#### Problem:
Restate all the entries exactly as they appear, apart from the pictures.

....

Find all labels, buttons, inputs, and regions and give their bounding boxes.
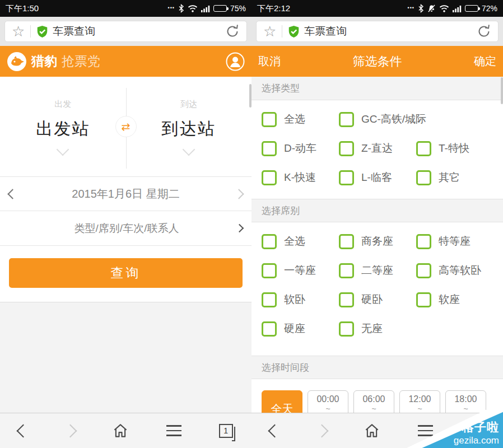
back-button[interactable]	[17, 424, 30, 437]
checkbox[interactable]	[262, 112, 277, 127]
checkbox-item[interactable]: 其它	[416, 170, 493, 185]
checkbox-item[interactable]: 高等软卧	[416, 263, 493, 278]
checkbox[interactable]	[339, 263, 354, 278]
brand: 猎豹抢票党	[7, 52, 100, 72]
checkbox-item[interactable]: K-快速	[262, 170, 339, 185]
home-button[interactable]	[364, 423, 380, 438]
checkbox[interactable]	[416, 170, 431, 185]
home-button[interactable]	[112, 423, 129, 438]
browser-nav-bar: 1	[0, 413, 252, 448]
page-title: 车票查询	[304, 24, 477, 39]
checkbox[interactable]	[262, 234, 277, 249]
checkbox-label: 其它	[439, 170, 460, 185]
search-card: 出发 出发站 ⇄ 到达 到达站 2015年1月6日 星期二 类型/席别/车次/联	[0, 77, 252, 246]
filter-options-label[interactable]: 类型/席别/车次/联系人	[9, 221, 236, 236]
checkbox-item[interactable]: 软卧	[262, 292, 339, 307]
scrollbar[interactable]	[501, 77, 503, 104]
checkbox[interactable]	[339, 112, 354, 127]
checkbox[interactable]	[416, 292, 431, 307]
checkbox[interactable]	[416, 234, 431, 249]
checkbox[interactable]	[339, 292, 354, 307]
checkbox[interactable]	[339, 234, 354, 249]
notification-dots-icon: •••	[168, 5, 175, 11]
checkbox-item[interactable]: 全选	[262, 234, 339, 249]
next-day-icon[interactable]	[234, 189, 244, 199]
watermark-name: 格子啦	[454, 419, 499, 435]
filter-title: 筛选条件	[281, 53, 474, 70]
checkbox[interactable]	[416, 141, 431, 156]
security-shield-icon	[288, 25, 300, 38]
scrollbar[interactable]	[249, 84, 252, 108]
watermark: 格子啦 gezila.com	[407, 399, 503, 448]
checkbox[interactable]	[262, 170, 277, 185]
from-station-value[interactable]: 出发站	[36, 118, 90, 141]
section-header-time-period: 选择时间段	[252, 356, 503, 379]
confirm-button[interactable]: 确定	[474, 54, 496, 69]
checkbox[interactable]	[262, 292, 277, 307]
status-bar: 下午2:12 ••• 72%	[252, 0, 503, 17]
mute-icon	[427, 4, 436, 13]
checkbox[interactable]	[262, 263, 277, 278]
tabs-button[interactable]: 1	[219, 424, 233, 438]
checkbox[interactable]	[262, 141, 277, 156]
checkbox[interactable]	[416, 263, 431, 278]
filter-options-row[interactable]: 类型/席别/车次/联系人	[0, 211, 252, 245]
forward-button[interactable]	[315, 424, 328, 437]
forward-button[interactable]	[63, 424, 77, 437]
refresh-icon[interactable]	[225, 24, 240, 39]
back-button[interactable]	[268, 424, 282, 437]
checkbox-label: 软卧	[284, 292, 305, 307]
checkbox-label: 全选	[284, 112, 305, 127]
checkbox-label: 商务座	[361, 234, 393, 249]
clock: 下午1:50	[6, 3, 39, 14]
checkbox-item[interactable]: 硬卧	[339, 292, 416, 307]
checkbox-item[interactable]: 软座	[416, 292, 493, 307]
url-bar[interactable]: ☆ 车票查询	[256, 21, 499, 42]
to-station-value[interactable]: 到达站	[162, 118, 216, 141]
url-bar[interactable]: ☆ 车票查询	[4, 21, 247, 42]
travel-date[interactable]: 2015年1月6日 星期二	[16, 186, 235, 202]
checkbox-item[interactable]: 硬座	[262, 321, 339, 337]
section-header-train-type: 选择类型	[252, 77, 503, 100]
checkbox-item[interactable]: 特等座	[416, 234, 493, 249]
checkbox[interactable]	[339, 170, 354, 185]
date-row[interactable]: 2015年1月6日 星期二	[0, 176, 252, 211]
cancel-button[interactable]: 取消	[258, 54, 281, 69]
refresh-icon[interactable]	[477, 24, 491, 39]
checkbox-item[interactable]: T-特快	[416, 141, 493, 156]
checkbox-item[interactable]: 全选	[262, 112, 339, 127]
to-station-selector[interactable]: 到达 到达站	[126, 77, 252, 176]
checkbox-label: 无座	[361, 321, 383, 336]
app-header: 猎豹抢票党	[0, 46, 252, 77]
checkbox[interactable]	[262, 321, 277, 337]
checkbox-item[interactable]: Z-直达	[339, 141, 416, 156]
checkbox[interactable]	[339, 321, 354, 337]
wifi-icon	[188, 4, 198, 12]
page-title: 车票查询	[53, 24, 225, 39]
menu-button[interactable]	[166, 425, 181, 436]
search-button[interactable]: 查询	[9, 258, 243, 288]
checkbox-row: 一等座 二等座 高等软卧	[252, 256, 503, 285]
bookmark-star-icon[interactable]: ☆	[263, 24, 276, 39]
checkbox-item[interactable]: L-临客	[339, 170, 416, 185]
checkbox-item[interactable]: 二等座	[339, 263, 416, 278]
from-station-selector[interactable]: 出发 出发站	[0, 77, 126, 176]
pane-filter-panel: 下午2:12 ••• 72% ☆ 车票查询 取消 筛选条件	[252, 0, 503, 448]
clock: 下午2:12	[257, 3, 290, 14]
divider	[30, 25, 31, 38]
checkbox-item[interactable]: 商务座	[339, 234, 416, 249]
checkbox-item[interactable]: 无座	[339, 321, 416, 337]
section-title: 选择时间段	[262, 361, 309, 374]
checkbox-item[interactable]: 一等座	[262, 263, 339, 278]
checkbox-row: 全选 商务座 特等座	[252, 227, 503, 256]
checkbox-item[interactable]: D-动车	[262, 141, 339, 156]
checkbox-row: 软卧 硬卧 软座	[252, 285, 503, 314]
user-avatar-icon[interactable]	[226, 52, 245, 71]
leopard-logo-icon	[7, 52, 27, 72]
checkbox[interactable]	[339, 141, 354, 156]
wifi-icon	[439, 4, 449, 12]
checkbox-item[interactable]: GC-高铁/城际	[339, 112, 426, 127]
bluetooth-icon	[418, 4, 424, 13]
bookmark-star-icon[interactable]: ☆	[12, 24, 25, 39]
browser-bar: ☆ 车票查询	[252, 17, 503, 46]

....

#### Task output:
Find all labels, buttons, inputs, and regions and give their bounding boxes.
back-button[interactable]	[17, 424, 30, 437]
checkbox[interactable]	[262, 112, 277, 127]
checkbox-item[interactable]: 其它	[416, 170, 493, 185]
checkbox-item[interactable]: 高等软卧	[416, 263, 493, 278]
checkbox[interactable]	[339, 263, 354, 278]
brand: 猎豹抢票党	[7, 52, 100, 72]
checkbox-item[interactable]: K-快速	[262, 170, 339, 185]
home-button[interactable]	[364, 423, 380, 438]
checkbox[interactable]	[416, 170, 431, 185]
home-button[interactable]	[112, 423, 129, 438]
browser-nav-bar: 1	[0, 413, 252, 448]
page-title: 车票查询	[304, 24, 477, 39]
checkbox[interactable]	[262, 234, 277, 249]
checkbox-label: 其它	[439, 170, 460, 185]
search-card: 出发 出发站 ⇄ 到达 到达站 2015年1月6日 星期二 类型/席别/车次/联	[0, 77, 252, 246]
filter-options-label[interactable]: 类型/席别/车次/联系人	[9, 221, 236, 236]
checkbox-item[interactable]: 软卧	[262, 292, 339, 307]
scrollbar[interactable]	[501, 77, 503, 104]
checkbox[interactable]	[339, 112, 354, 127]
checkbox[interactable]	[416, 292, 431, 307]
checkbox[interactable]	[416, 234, 431, 249]
checkbox[interactable]	[339, 292, 354, 307]
checkbox[interactable]	[339, 234, 354, 249]
notification-dots-icon: •••	[168, 5, 175, 11]
checkbox-item[interactable]: 全选	[262, 234, 339, 249]
next-day-icon[interactable]	[234, 189, 244, 199]
watermark-name: 格子啦	[454, 419, 499, 435]
filter-title: 筛选条件	[281, 53, 474, 70]
checkbox[interactable]	[416, 141, 431, 156]
security-shield-icon	[288, 25, 300, 38]
scrollbar[interactable]	[249, 84, 252, 108]
watermark: 格子啦 gezila.com	[407, 399, 503, 448]
checkbox[interactable]	[262, 170, 277, 185]
from-station-value[interactable]: 出发站	[36, 118, 90, 141]
section-header-time-period: 选择时间段	[252, 356, 503, 379]
confirm-button[interactable]: 确定	[474, 54, 496, 69]
checkbox[interactable]	[262, 292, 277, 307]
status-bar: 下午2:12 ••• 72%	[252, 0, 503, 17]
mute-icon	[427, 4, 436, 13]
checkbox[interactable]	[262, 263, 277, 278]
tabs-button[interactable]: 1	[219, 424, 233, 438]
checkbox[interactable]	[262, 141, 277, 156]
checkbox[interactable]	[416, 263, 431, 278]
filter-options-row[interactable]: 类型/席别/车次/联系人	[0, 211, 252, 245]
forward-button[interactable]	[315, 424, 328, 437]
forward-button[interactable]	[63, 424, 77, 437]
refresh-icon[interactable]	[225, 24, 240, 39]
back-button[interactable]	[268, 424, 282, 437]
checkbox-label: 软卧	[284, 292, 305, 307]
checkbox-label: 全选	[284, 112, 305, 127]
checkbox-label: 商务座	[361, 234, 393, 249]
clock: 下午1:50	[6, 3, 39, 14]
checkbox-item[interactable]: 硬卧	[339, 292, 416, 307]
checkbox-item[interactable]: 软座	[416, 292, 493, 307]
url-bar[interactable]: ☆ 车票查询	[256, 21, 499, 42]
to-station-value[interactable]: 到达站	[162, 118, 216, 141]
url-bar[interactable]: ☆ 车票查询	[4, 21, 247, 42]
travel-date[interactable]: 2015年1月6日 星期二	[16, 186, 235, 202]
checkbox-item[interactable]: 硬座	[262, 321, 339, 337]
section-header-train-type: 选择类型	[252, 77, 503, 100]
checkbox-item[interactable]: 特等座	[416, 234, 493, 249]
checkbox[interactable]	[339, 170, 354, 185]
date-row[interactable]: 2015年1月6日 星期二	[0, 176, 252, 211]
cancel-button[interactable]: 取消	[258, 54, 281, 69]
refresh-icon[interactable]	[477, 24, 491, 39]
checkbox-item[interactable]: T-特快	[416, 141, 493, 156]
checkbox-item[interactable]: 全选	[262, 112, 339, 127]
to-station-selector[interactable]: 到达 到达站	[126, 77, 252, 176]
checkbox-label: 无座	[361, 321, 383, 336]
app-header: 猎豹抢票党	[0, 46, 252, 77]
checkbox[interactable]	[262, 321, 277, 337]
checkbox-item[interactable]: Z-直达	[339, 141, 416, 156]
checkbox[interactable]	[339, 321, 354, 337]
wifi-icon	[188, 4, 198, 12]
page-title: 车票查询	[53, 24, 225, 39]
menu-button[interactable]	[166, 425, 181, 436]
search-button[interactable]: 查询	[9, 258, 243, 288]
checkbox-row: 一等座 二等座 高等软卧	[252, 256, 503, 285]
bookmark-star-icon[interactable]: ☆	[263, 24, 276, 39]
checkbox-item[interactable]: L-临客	[339, 170, 416, 185]
checkbox-item[interactable]: 二等座	[339, 263, 416, 278]
from-station-selector[interactable]: 出发 出发站	[0, 77, 126, 176]
pane-filter-panel: 下午2:12 ••• 72% ☆ 车票查询 取消 筛选条件	[252, 0, 503, 448]
clock: 下午2:12	[257, 3, 290, 14]
divider	[30, 25, 31, 38]
checkbox-item[interactable]: 商务座	[339, 234, 416, 249]
checkbox-item[interactable]: 无座	[339, 321, 416, 337]
section-title: 选择时间段	[262, 361, 309, 374]
checkbox-item[interactable]: 一等座	[262, 263, 339, 278]
checkbox-row: 全选 商务座 特等座	[252, 227, 503, 256]
checkbox-item[interactable]: D-动车	[262, 141, 339, 156]
checkbox-row: 软卧 硬卧 软座	[252, 285, 503, 314]
user-avatar-icon[interactable]	[226, 52, 245, 71]
leopard-logo-icon	[7, 52, 27, 72]
checkbox[interactable]	[339, 141, 354, 156]
wifi-icon	[439, 4, 449, 12]
checkbox-item[interactable]: GC-高铁/城际	[339, 112, 426, 127]
bluetooth-icon	[418, 4, 424, 13]
bookmark-star-icon[interactable]: ☆	[12, 24, 25, 39]
browser-bar: ☆ 车票查询	[252, 17, 503, 46]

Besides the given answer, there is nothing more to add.